■ TO DO ■
All records are to be reproduced verbatim, with images omitted.

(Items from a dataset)
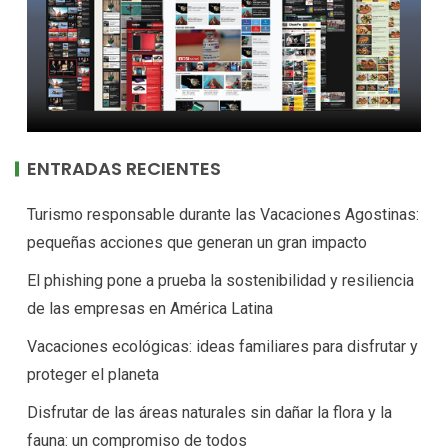
ENTRADAS RECIENTES
Turismo responsable durante las Vacaciones Agostinas:
pequeñas acciones que generan un gran impacto
El phishing pone a prueba la sostenibilidad y resiliencia
de las empresas en América Latina
Vacaciones ecológicas: ideas familiares para disfrutar y
proteger el planeta
Disfrutar de las áreas naturales sin dañar la flora y la
fauna: un compromiso de todos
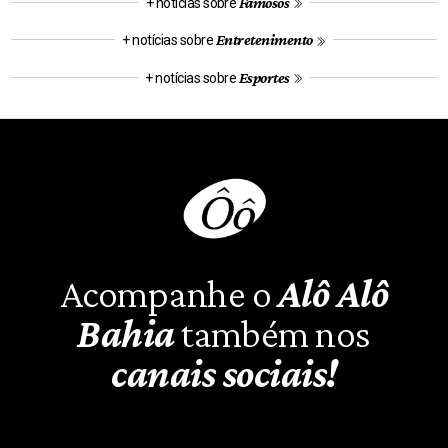
Famosos
+ notícias sobre
Entretenimento
+ notícias sobre
Esportes
+ notícias sobre
Acompanhe o
Alô Alô
Bahia
também nos
canais sociais!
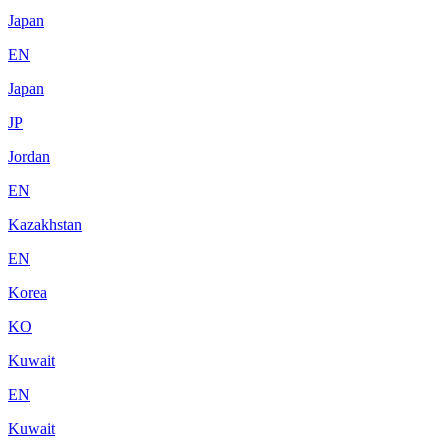
Japan
EN
Japan
JP
Jordan
EN
Kazakhstan
EN
Korea
KO
Kuwait
EN
Kuwait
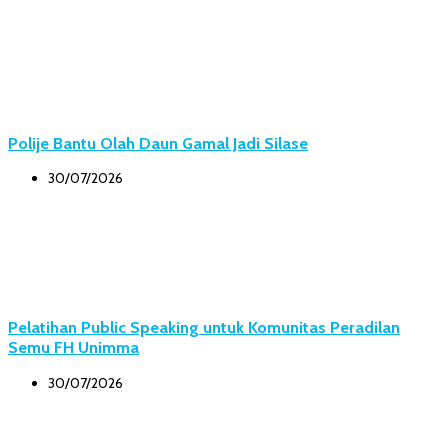
Polije Bantu Olah Daun Gamal Jadi Silase
30/07/2026
Pelatihan Public Speaking untuk Komunitas Peradilan
Semu FH Unimma
30/07/2026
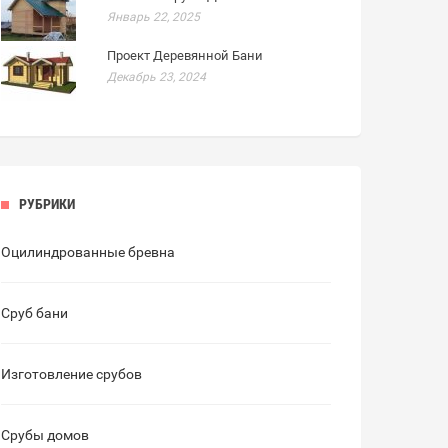
Январь 22, 2025
Проект Деревянной Бани
Декабрь 23, 2024
РУБРИКИ
Оцилиндрованные бревна
Сруб бани
Изготовление срубов
Срубы домов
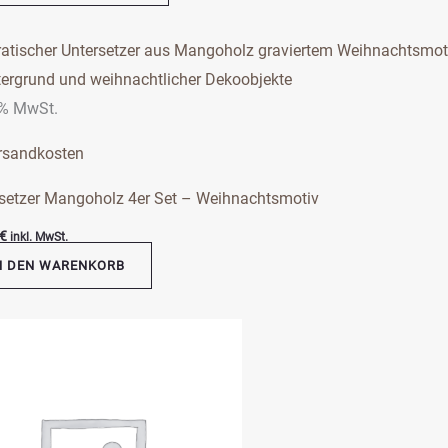
ktseite
 % MwSt.
hlt
en
rsandkosten
setzer Mangoholz 4er Set – Weihnachtsmotiv
€
inkl. MwSt.
N DEN WARENKORB
s
kt
ere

■ SOLUTION FOR THIS TASK ■
ENTRADAS RECIENTES
Turismo responsable durante las Vacaciones Agostinas:
pequeñas acciones que generan un gran impacto
El phishing pone a prueba la sostenibilidad y resiliencia
de las empresas en América Latina
Vacaciones ecológicas: ideas familiares para disfrutar y
proteger el planeta
Disfrutar de las áreas naturales sin dañar la flora y la
fauna: un compromiso de todos
Famosos
+ notícias sobre
Entretenimento
+ notícias sobre
Esportes
+ notícias sobre
Acompanhe o
Alô Alô
Bahia
também nos
canais sociais!
Japan
EN
Japan
JP
Jordan
EN
Kazakhstan
EN
Korea
KO
Kuwait
EN
Kuwait
Polije Bantu Olah Daun Gamal Jadi Silase
30/07/2026
Pelatihan Public Speaking untuk Komunitas Peradilan
Semu FH Unimma
30/07/2026
Январь 22, 2025
Проект Деревянной Бани
Декабрь 23, 2024
РУБРИКИ
Оцилиндрованные бревна
Сруб бани
Изготовление срубов
Срубы домов
ktseite
 % MwSt.
hlt
en
rsandkosten
setzer Mangoholz 4er Set – Weihnachtsmotiv
€
inkl. MwSt.
N DEN WARENKORB
s
kt
ere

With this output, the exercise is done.